There’s a lot of scaremongering surrounding ingredients going on in the beauty world at the moment – think parabens coming under fire for their potentially nefarious effect on the body, surfactant SLS purportedly having links with cancer, and talc being accused of having links with lung cancer when inhaled. And with everyone from healthy eating advocates to oncologists weighing in on the veracity of the many claims that seem to spring up daily, it can be hard to know which products are likely to cause more damage than good.
The latest big question revolves around hormones, namely whether skincare can affect hormones or disrupt the endocrine system and, if so, what should be avoided?
The answer to this one isn’t simple, and even the experts seem to think that the studies that have thus far been conducted are inconclusive. An assessment conducted in 2012 by the United Nations Environment programme and the World Health Organisation found that ‘close to 800 chemicals are known or suspected to be capable of interfering with hormone receptors, hormone synthesis, or hormone conversion,’ but that ‘only a small fraction of these chemicals have been investigated in tests capable of identifying overt endocrine effects.’
And, more to the point, even if these chemicals were proven to have an effect on the endocrine system, how often they’re used and the size of molecule make a huge difference; very few products contain any ingredients of a low enough molecular weight to penetrate past the stratum lucidum (just under your outermost layer of skin, the stratum corneum, and nowhere near the deepest layer of your skin), so in most cases, you don’t need to worry.
What we do know is this: some of your skincare undoubtedly will absorb into your body.
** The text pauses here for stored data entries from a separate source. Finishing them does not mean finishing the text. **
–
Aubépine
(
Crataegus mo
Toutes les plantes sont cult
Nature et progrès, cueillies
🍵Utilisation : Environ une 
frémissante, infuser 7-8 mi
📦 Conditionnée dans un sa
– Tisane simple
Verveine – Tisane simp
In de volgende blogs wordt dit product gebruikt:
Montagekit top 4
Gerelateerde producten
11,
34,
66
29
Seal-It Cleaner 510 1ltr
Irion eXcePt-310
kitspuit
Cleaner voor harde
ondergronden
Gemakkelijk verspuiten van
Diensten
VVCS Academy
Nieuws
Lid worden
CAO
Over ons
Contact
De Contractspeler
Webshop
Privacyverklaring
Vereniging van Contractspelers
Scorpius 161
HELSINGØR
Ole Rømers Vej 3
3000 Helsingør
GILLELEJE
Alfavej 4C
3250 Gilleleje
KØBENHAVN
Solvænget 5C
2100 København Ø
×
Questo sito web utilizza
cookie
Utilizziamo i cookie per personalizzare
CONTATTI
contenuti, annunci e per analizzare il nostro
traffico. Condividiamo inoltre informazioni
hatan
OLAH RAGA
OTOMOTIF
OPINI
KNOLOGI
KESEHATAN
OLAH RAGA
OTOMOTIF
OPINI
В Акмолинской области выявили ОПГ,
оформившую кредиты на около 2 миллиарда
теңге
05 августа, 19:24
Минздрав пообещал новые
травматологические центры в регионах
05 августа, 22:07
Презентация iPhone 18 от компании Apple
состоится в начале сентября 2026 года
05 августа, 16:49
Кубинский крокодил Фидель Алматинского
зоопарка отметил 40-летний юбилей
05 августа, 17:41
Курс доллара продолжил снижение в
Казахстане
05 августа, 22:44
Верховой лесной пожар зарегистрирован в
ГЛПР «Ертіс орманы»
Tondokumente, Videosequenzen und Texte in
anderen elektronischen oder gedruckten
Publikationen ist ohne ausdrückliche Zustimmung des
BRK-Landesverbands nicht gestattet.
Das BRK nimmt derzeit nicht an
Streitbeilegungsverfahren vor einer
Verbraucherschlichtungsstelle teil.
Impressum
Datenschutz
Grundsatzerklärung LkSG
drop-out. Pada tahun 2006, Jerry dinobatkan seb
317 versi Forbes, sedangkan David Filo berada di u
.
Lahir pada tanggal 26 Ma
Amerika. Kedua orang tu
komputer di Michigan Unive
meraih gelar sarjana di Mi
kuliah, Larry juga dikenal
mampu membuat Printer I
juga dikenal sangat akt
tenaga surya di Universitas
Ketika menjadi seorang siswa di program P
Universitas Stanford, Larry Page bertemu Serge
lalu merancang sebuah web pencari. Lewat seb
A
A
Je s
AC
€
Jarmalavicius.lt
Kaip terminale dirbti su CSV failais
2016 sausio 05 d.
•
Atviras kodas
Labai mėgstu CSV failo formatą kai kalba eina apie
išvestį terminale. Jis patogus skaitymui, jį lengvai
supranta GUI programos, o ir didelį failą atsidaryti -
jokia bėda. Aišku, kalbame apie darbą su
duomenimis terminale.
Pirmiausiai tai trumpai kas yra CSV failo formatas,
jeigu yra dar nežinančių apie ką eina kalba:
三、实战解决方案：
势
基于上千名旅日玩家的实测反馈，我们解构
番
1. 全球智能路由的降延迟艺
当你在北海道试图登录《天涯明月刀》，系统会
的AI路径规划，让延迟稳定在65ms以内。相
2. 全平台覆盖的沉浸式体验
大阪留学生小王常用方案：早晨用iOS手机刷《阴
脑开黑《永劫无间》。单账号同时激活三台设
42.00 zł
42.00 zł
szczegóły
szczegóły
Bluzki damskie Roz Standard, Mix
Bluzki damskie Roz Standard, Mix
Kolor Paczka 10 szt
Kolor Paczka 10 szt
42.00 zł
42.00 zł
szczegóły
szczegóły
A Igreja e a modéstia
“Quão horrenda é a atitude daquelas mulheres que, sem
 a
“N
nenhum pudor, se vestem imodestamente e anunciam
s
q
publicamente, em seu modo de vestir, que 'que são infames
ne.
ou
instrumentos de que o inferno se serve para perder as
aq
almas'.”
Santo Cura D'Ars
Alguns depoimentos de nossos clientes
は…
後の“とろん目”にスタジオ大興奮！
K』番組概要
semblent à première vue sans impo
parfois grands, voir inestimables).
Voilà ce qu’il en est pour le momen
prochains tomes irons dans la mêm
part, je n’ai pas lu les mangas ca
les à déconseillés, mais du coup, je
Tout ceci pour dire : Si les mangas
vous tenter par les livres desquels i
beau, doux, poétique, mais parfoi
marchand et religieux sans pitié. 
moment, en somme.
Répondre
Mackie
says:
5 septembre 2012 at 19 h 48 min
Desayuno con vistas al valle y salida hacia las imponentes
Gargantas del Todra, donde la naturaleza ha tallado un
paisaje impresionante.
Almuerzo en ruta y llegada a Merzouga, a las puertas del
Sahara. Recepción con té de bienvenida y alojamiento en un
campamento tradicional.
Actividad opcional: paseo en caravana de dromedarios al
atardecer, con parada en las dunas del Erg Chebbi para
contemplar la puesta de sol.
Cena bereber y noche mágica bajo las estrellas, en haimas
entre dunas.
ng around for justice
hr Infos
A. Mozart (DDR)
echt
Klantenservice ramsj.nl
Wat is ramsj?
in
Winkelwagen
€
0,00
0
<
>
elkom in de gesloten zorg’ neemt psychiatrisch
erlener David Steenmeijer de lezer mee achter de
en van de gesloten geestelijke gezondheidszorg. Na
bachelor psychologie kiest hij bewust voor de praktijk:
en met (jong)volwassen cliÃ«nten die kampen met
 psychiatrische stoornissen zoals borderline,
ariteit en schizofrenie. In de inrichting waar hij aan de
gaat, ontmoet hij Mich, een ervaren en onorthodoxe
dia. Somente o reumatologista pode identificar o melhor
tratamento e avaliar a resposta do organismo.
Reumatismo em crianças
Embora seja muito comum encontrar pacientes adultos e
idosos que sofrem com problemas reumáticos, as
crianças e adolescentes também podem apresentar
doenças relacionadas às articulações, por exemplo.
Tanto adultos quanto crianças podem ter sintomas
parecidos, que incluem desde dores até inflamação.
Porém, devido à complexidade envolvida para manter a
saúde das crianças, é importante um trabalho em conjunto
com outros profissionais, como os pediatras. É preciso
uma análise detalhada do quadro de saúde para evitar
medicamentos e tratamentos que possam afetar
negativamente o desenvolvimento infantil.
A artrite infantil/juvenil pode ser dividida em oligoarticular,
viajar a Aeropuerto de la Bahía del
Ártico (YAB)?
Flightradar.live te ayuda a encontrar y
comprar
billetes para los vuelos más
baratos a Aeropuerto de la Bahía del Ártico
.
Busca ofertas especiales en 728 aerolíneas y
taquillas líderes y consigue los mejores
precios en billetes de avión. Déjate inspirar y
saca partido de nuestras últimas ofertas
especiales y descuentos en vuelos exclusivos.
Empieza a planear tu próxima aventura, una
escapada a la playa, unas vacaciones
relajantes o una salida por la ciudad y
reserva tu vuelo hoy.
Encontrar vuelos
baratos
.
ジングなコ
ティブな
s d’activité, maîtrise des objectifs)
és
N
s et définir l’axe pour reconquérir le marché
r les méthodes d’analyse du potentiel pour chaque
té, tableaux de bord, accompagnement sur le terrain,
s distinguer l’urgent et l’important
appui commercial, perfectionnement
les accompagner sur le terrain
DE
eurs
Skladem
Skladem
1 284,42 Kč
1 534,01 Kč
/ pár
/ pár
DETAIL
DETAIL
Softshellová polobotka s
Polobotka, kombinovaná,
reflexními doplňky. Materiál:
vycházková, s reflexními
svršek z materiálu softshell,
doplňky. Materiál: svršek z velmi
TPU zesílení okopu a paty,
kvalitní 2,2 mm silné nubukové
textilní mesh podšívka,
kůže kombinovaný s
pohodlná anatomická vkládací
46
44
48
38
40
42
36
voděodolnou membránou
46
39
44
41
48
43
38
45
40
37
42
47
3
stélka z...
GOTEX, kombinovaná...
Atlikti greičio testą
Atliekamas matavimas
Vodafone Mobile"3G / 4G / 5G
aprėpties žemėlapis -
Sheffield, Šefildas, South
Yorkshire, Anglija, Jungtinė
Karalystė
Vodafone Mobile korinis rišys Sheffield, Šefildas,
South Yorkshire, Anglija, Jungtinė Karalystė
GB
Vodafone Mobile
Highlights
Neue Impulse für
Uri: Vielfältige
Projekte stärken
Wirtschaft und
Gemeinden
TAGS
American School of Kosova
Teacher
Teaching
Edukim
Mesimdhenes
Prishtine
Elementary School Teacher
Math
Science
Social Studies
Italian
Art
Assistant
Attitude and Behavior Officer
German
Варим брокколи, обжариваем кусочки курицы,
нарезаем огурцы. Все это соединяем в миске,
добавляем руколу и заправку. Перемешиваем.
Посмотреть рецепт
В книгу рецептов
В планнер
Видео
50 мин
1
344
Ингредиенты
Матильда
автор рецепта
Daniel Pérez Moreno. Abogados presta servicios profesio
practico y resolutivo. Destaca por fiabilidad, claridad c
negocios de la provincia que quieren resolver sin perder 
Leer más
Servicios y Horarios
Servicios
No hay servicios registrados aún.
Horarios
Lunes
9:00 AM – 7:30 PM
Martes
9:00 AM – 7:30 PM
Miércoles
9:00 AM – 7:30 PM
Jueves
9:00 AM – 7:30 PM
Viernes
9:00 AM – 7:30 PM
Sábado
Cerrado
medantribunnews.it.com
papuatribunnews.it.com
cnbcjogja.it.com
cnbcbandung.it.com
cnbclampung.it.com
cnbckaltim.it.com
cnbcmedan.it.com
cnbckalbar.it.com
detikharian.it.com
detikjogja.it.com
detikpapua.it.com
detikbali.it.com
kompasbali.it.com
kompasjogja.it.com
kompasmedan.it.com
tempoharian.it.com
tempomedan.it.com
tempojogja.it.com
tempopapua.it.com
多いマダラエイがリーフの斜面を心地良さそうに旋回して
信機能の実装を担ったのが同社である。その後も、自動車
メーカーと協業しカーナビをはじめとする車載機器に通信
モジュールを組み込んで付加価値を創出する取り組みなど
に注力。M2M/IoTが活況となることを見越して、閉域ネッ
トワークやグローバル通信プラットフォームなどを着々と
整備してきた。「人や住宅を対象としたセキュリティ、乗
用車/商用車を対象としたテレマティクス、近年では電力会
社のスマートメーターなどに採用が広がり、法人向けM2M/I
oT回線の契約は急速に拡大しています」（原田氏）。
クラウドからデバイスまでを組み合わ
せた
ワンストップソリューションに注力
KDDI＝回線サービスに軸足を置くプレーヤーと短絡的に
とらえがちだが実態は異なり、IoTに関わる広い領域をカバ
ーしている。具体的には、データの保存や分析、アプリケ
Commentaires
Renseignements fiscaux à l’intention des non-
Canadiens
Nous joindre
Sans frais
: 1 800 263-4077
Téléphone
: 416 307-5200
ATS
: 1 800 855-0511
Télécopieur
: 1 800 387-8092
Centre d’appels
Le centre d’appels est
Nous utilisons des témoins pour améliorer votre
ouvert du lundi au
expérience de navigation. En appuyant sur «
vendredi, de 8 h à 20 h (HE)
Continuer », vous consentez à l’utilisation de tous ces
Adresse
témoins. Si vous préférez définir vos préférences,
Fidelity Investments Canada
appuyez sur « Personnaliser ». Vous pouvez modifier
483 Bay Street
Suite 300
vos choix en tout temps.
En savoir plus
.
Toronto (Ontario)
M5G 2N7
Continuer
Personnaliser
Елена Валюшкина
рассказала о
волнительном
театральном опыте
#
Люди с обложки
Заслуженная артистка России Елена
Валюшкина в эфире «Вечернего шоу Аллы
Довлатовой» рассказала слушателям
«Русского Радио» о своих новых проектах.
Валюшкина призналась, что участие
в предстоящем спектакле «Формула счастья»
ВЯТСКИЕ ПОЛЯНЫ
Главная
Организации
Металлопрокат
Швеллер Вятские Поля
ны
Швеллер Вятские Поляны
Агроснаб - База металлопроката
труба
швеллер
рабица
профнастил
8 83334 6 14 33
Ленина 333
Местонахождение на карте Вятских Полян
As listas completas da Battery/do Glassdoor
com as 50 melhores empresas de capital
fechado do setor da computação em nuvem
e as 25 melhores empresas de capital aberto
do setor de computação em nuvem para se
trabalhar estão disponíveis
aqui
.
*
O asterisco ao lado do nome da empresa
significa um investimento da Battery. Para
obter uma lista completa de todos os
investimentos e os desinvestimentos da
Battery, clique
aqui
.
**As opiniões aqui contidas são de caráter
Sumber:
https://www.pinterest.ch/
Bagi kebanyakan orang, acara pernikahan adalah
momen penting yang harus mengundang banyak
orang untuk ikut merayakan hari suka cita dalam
Nowhere near as much as some scary articles may lead you to believe, but if you consider that nicotine patches work as effectively as the gum, and that doctors now endorse transdermal applications of vitamins, the logical conclusion is that your skin will absolutely absorb the smaller molecules of products put on it. So, anything you apply all over your skin (like a body moisturiser) is most likely to have an effect, whereas something you apply a small amount of (like eyeshadow) is far less likely to contribute to a potentially negative cumulative effect of endocrine disruptors.
Should you want to avoid all risk, you’ll therefore have to tailor your skincare to cut out certain suspect ingredients in the products you use most often, and most abundantly.
The primary suspects? ‘Parabens, chemical sunscreens, and phthalates,’ according to Margo Marrone, Founder and Chemist at The Organic Pharmacy.
Here’s where you’ll find them, and what you can use instead:
While parabens have been deemed by the European Scientific Committee to not pose a risk in the quantities permitted, if you’re concerned, avoid them. Fortunately, plenty of other preservatives are now on the market, so just look for a ‘paraben-free’ label to weed this one out.
These binding agents make plastic flexible, with the unfortunate property of leeching into whichever product they house – and they’re everywhere. They’re in your shampoo, body wash, household cleaner, and potentially in anything that’s passed through plastic. To reduce your exposure, buy glass or other packaging where possible, and keep products in plastic out the sun and use them within the time specified on the tube.
Hawaii recently made the news for banning chemical sunscreens as both oxybenzone and octinoxate are problematic for coral reefs, but they may have an effect on the endocrine system, too. Studies are currently being conducted on the subject, but if you’re worried, switch to physical sunscreen that uses zinc oxide or titanium dioxide to minimise sun damage instead.